Le cycle de Fabien Touchard, présenté par la soliste, s’articule autour de trois textes (The Waves, The Rose of Sharon, The Lake Isle of Innisfree) reliés par des interludes à la viole. L’usage original de cette dernière lui permet d’accompagner et de dialoguer avec la voix, dans un registre contemporain approprié aux textes. La première mélodie surprend par sa ligne. L’extrait du Cantique des Cantiques confirme les tournures orientales, sensuelles, avec les passages rythmés à la viole de gambe. Enfin, le poème de Yeats, animé, lyrique, couronne l’ensemble, dont les inflexions nostalgiques nous renvoient parfois aux pièces élisabéthaines.

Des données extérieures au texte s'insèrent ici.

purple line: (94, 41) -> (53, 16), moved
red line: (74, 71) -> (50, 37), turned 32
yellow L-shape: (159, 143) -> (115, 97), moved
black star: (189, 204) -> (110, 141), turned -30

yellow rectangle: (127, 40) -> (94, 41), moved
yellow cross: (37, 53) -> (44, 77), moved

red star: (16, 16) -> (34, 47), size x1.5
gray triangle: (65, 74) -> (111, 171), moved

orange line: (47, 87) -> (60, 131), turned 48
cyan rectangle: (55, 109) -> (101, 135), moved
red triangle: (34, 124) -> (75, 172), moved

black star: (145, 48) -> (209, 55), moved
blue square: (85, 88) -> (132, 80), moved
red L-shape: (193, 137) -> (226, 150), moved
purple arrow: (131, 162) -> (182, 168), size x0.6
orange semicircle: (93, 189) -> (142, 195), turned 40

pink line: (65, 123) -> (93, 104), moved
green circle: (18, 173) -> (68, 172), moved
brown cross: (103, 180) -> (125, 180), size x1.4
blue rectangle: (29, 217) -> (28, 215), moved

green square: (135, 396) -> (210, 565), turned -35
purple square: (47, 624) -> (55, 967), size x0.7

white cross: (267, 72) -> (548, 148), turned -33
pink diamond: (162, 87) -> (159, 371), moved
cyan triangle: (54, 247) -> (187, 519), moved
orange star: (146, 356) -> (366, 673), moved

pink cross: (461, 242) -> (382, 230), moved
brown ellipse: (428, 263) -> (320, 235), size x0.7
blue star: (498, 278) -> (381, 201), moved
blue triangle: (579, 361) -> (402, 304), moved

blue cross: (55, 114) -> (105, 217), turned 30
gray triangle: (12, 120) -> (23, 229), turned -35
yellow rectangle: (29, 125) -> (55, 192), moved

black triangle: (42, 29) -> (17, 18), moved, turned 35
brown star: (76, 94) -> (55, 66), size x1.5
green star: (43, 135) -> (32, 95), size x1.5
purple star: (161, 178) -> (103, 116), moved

Malgré les qualités d’articulation d’Anaïs Bertrand, il faut, une fois encore, déplorer la méconnaissance des textes chantés à laquelle est réduit le public.
L’histoire de Lucrèce, résistant aux avances de Tarquinus, et son viol, auront inspiré plus d’un musicien, jusqu’à Britten. La cantate dramatique de Haendel (La Lucrezia, HWV 145), illustrée par toutes les mezzos depuis Janet Baker, nous vaut un récit dense, aux climats renouvelés. Anaïs Bertrand y excelle, bien qu’accompagnée de façon appliquée, sans âme. Ses graves sont splendides (« la vendetta »), le dénouement est particulièrement touchant, avec un accompagnato expressif. L’engagement est manifeste, la palette de couleurs, large, les vocalises éclatantes. Un mezzo comme on les aime, à la voix pleinement épanouie, égale, d’une articulation exemplaire.
Les deux interventions purement instrumentales, un adagio de Corelli, une pièce de Frescobaldi, se laissent écouter sans déplaisir, honnêtes, sans plus. Le récital s’achève par l’aimable divertissement « Quel sguardo sdegnosetto », deuxième des Scherzi musicali de 1632, de Monteverdi. Anaïs Bertrand prend manifestement plaisir à le chanter, et nous fait partager sa joie.